A parte da capacitação para produções em audiovisual começou na última sexta-feira (22), no lançamento do projeto “Fortalecendo o alcance e o impacto dos movimentos de direitos humanos no Brasil”, uma parceria das Mães de Maio com a ONG Conectas Direitos Humanos e o Centro Antropologia e Arqueologia Forense da Universidade Federal de São Paulo (Unifesp).
Com duração de dois anos, as formações vão atender 100 mães e familiares de vítimas de violência, além de encontros regionais e nacionais com a participação de mães-ativistas de São Paulo, Rio de Janeiro, Bahia e Ceará, além de membros do Conectas e pesquisadores da universidade.
Edna Cavalcante, do Movimento Mães do Curió, destacou que, além das próprias narrativas, saber como produzir vídeos auxilia nas denúncias. Para ela, o projeto de escutar as mães na parte psicológica também poderia ter o mesmo formato no Ceará, já que o atendimento pleiteado pelos familiares das vítimas da Chacina do Curió, ocorrida em 2015 na periferia de Fortaleza, não atendeu às demandas.

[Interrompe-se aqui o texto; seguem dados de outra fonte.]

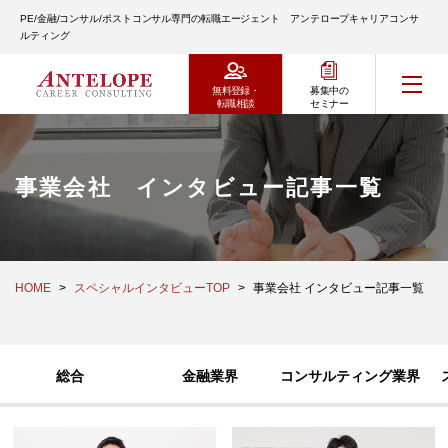
PE/金融/コンサル/ポストコンサル専門の転職エージェント アンテロープキャリアコンサ
ルティング
無料登録・
募集中の
転職相談
セミナー
事業会社 インタビュー記事一覧
HOME
スペシャルインタビューTOP
事業会社 インタビュー記事一覧
総合
金融業界
コンサルティング業界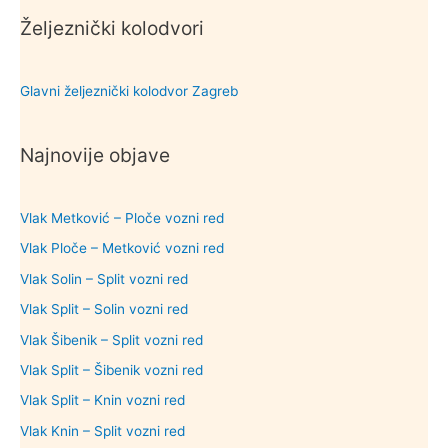
Željeznički kolodvori
Glavni željeznički kolodvor Zagreb
Najnovije objave
Vlak Metković – Ploče vozni red
Vlak Ploče – Metković vozni red
Vlak Solin – Split vozni red
Vlak Split – Solin vozni red
Vlak Šibenik – Split vozni red
Vlak Split – Šibenik vozni red
Vlak Split – Knin vozni red
Vlak Knin – Split vozni red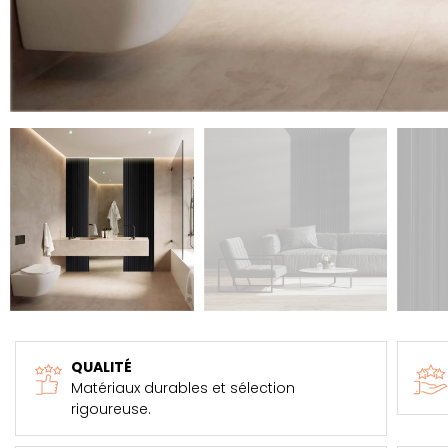
QUALITÉ
Matériaux durables et sélection
rigoureuse.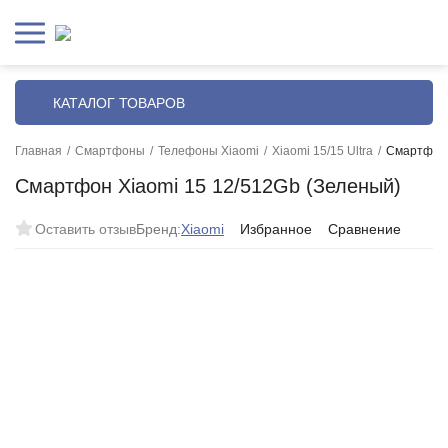
КАТАЛОГ ТОВАРОВ
Главная
/
Смартфоны
/
Телефоны Xiaomi
/
Xiaomi 15/15 Ultra
/
Смартфон 
Смартфон Xiaomi 15 12/512Gb (Зеленый)
Оставить отзыв
Бренд:
Xiaomi
Избранное
Сравнение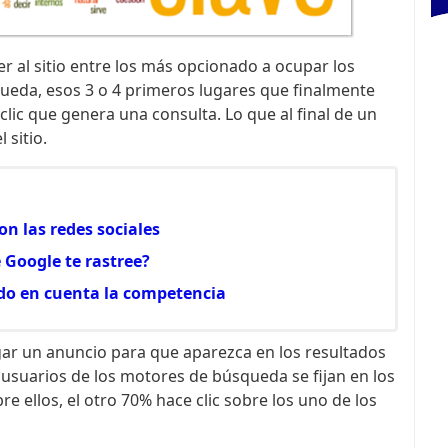
r al sitio entre los más opcionado a ocupar los
ueda, esos 3 o 4 primeros lugares que finalmente
clic que genera una consulta. Lo que al final de un
 sitio.
on las redes sociales
 Google te rastree?
do en cuenta la competencia
r un anuncio para que aparezca en los resultados
 usuarios de los motores de búsqueda se fijan en los
e ellos, el otro 70% hace clic sobre los uno de los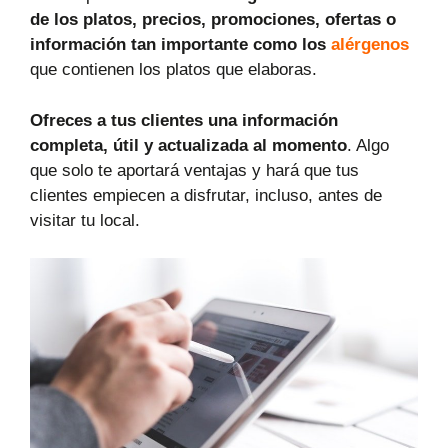
de los platos, precios, promociones, ofertas o
información tan importante como los
alérgenos
que contienen los platos que elaboras.
Ofreces a tus clientes una información
completa, útil y actualizada al momento
. Algo
que solo te aportará ventajas y hará que tus
clientes empiecen a disfrutar, incluso, antes de
visitar tu local.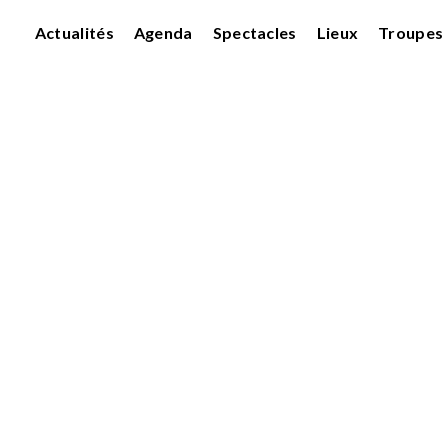
Actualités
Agenda
Spectacles
Lieux
Troupes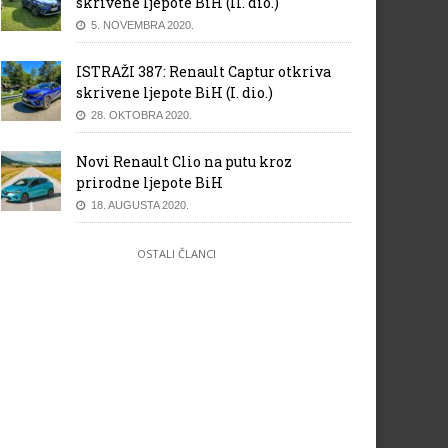
skrivene ljepote BiH (II. dio.)
5. NOVEMBRA 2020.
ISTRAŽI 387: Renault Captur otkriva
skrivene ljepote BiH (I. dio.)
28. OKTOBRA 2020.
Novi Renault Clio na putu kroz
prirodne ljepote BiH
18. AUGUSTA 2020.
OSTALI ČLANCI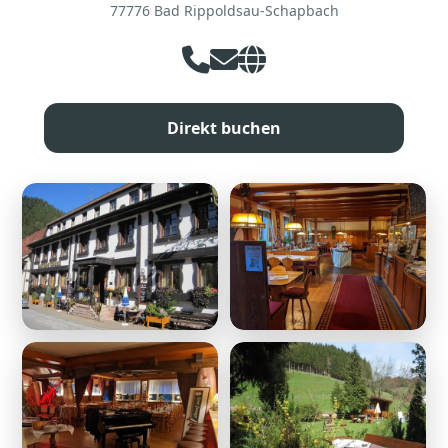
77776 Bad Rippoldsau-Schapbach
Direkt buchen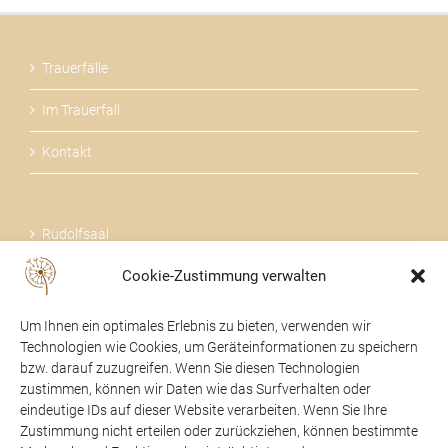
Trauerfälle
Im Trauerfall
Kontakt
Rudolfsaal
Cookie-Zustimmung verwalten
Über uns
Um Ihnen ein optimales Erlebnis zu bieten, verwenden wir
Technologien wie Cookies, um Geräteinformationen zu speichern
bzw. darauf zuzugreifen. Wenn Sie diesen Technologien
zustimmen, können wir Daten wie das Surfverhalten oder
24 STUNDEN FÜR SIE DA
eindeutige IDs auf dieser Website verarbeiten. Wenn Sie Ihre
Zustimmung nicht erteilen oder zurückziehen, können bestimmte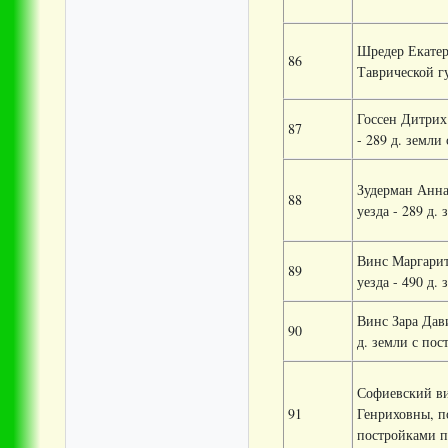
Шредер Екатер
86
Таврической гу
Госсен Дитрих
87
- 289 д. земли
Зудерман Анна
88
уезда - 289 д.
Винс Маргарит
89
уезда - 490 д.
Винс Зара Дав
90
д. земли с пос
Софиевский в
91
Генриховны, п
постройками п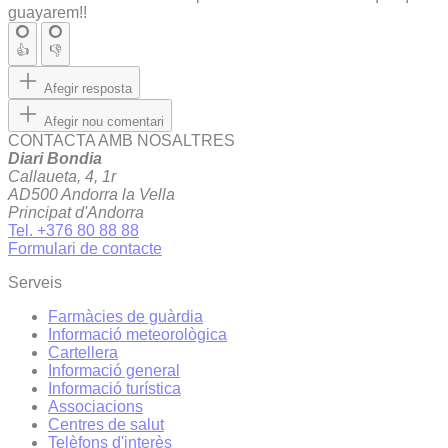
guayarem!!
👍
👎
Afegir resposta
Afegir nou comentari
CONTACTA AMB NOSALTRES
Diari Bondia
Callaueta, 4, 1r
AD500 Andorra la Vella
Principat d'Andorra
Tel. +376 80 88 88
Formulari de contacte
Serveis
Farmàcies de guàrdia
Informació meteorològica
Cartellera
Informació general
Informació turística
Associacions
Centres de salut
Telèfons d'interès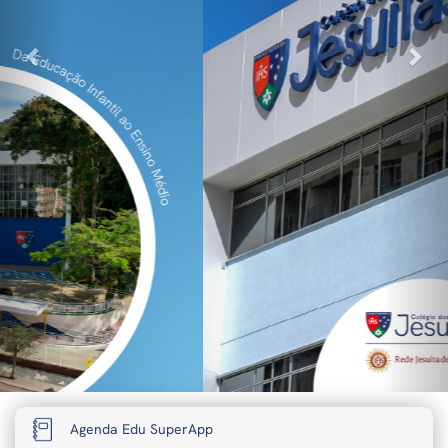
Agenda Edu SuperApp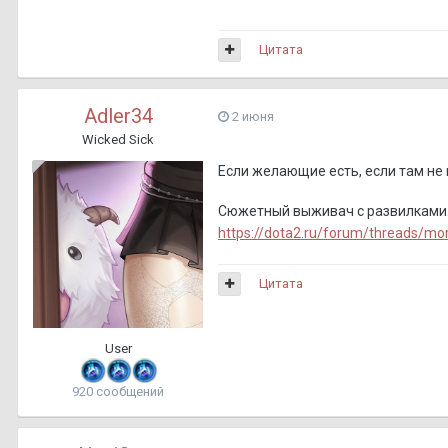
Цитата
Adler34
2 июня
Wicked Sick
Если желающие есть, если там не н
Сюжетный выживач с развилками
https://dota2.ru/forum/threads/mo
Цитата
User
920 сообщений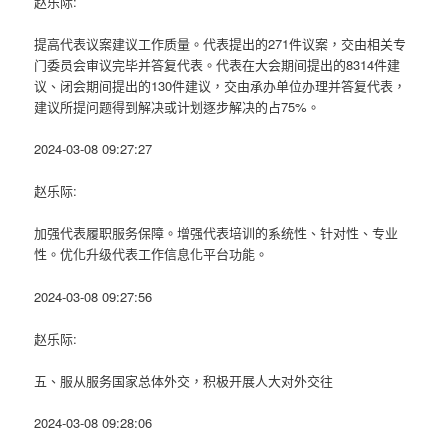
赵乐际:
提高代表议案建议工作质量。代表提出的271件议案，交由相关专
门委员会审议完毕并答复代表。代表在大会期间提出的8314件建
议、闭会期间提出的130件建议，交由承办单位办理并答复代表，
建议所提问题得到解决或计划逐步解决的占75%。
2024-03-08 09:27:27
赵乐际:
加强代表履职服务保障。增强代表培训的系统性、针对性、专业
性。优化升级代表工作信息化平台功能。
2024-03-08 09:27:56
赵乐际:
五、服从服务国家总体外交，积极开展人大对外交往
2024-03-08 09:28:06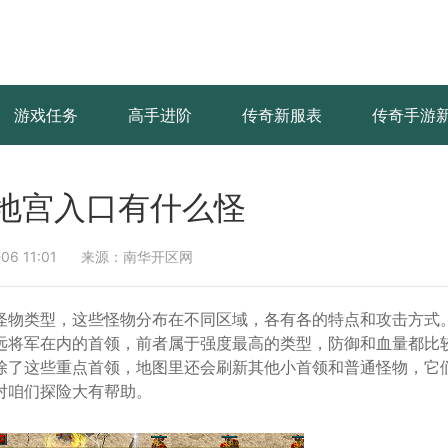
游戏任务
高手进阶
传奇新服表
传奇手游
地宫入口有什么怪
6 11:01
来源：南华开区网
怪物类型，这些怪物分布在不同区域，各有各的特点和攻击方式
远将军在内的首领，前者属于强度最高的类型，防御和血量都比
除了这些重点首领，地图里还会刷新其他小首领和普通怪物，它
对咱们探险大有帮助。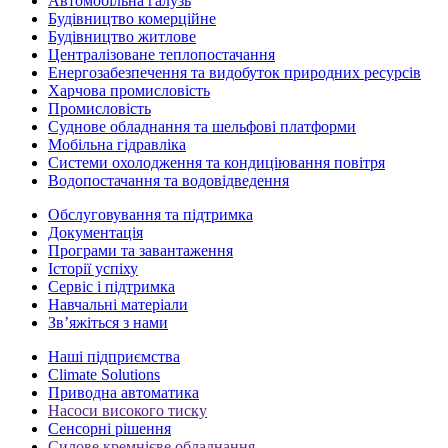
Автомобільна галузь
Будівництво комерційне
Будівництво житлове
Централізоване теплопостачання
Енергозабезпечення та видобуток природних ресурсів
Харчова промисловість
Промисловість
Суднове обладнання та шельфові платформи
Мобільна гідравліка
Системи охолодження та кондиціювання повітря
Водопостачання та водовідведення
Обслуговування та підтримка
Документація
Програми та завантаження
Історії успіху
Сервіс і підтримка
Навчальні матеріали
Зв’яжіться з нами
Наші підприємства
Climate Solutions
Приводна автоматика
Насоси високого тиску
Сенсорні рішення
Силове кремнієве обладнання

“É uma mãe puxar a outra, né? Enquanto o Estado mata, as mães se unem para se ajudarem. Na verdade, as nossas ajudas terapêuticas sempre vêm dos coletivos, nunca do Estado. Então é uma luta muito grande. O medo e o perigo de mães se suicidarem é gigante”, alerta. “Tem um movimento Mães da Periferia que eu fundei para acolher outras mães, então o aprendizado que eu tive aqui vai agregar muito com o que eu já tenho dentro do estado do Ceará e assim sucessivamente com outras mães”.
O evento contou com uma performance do coletivo Periferia Segue Sangrando, com canções e uso de sinalizadores de fumaça vermelha representando o sangue das vítimas, e uma apresentação de maracatu do Bloco do Beco.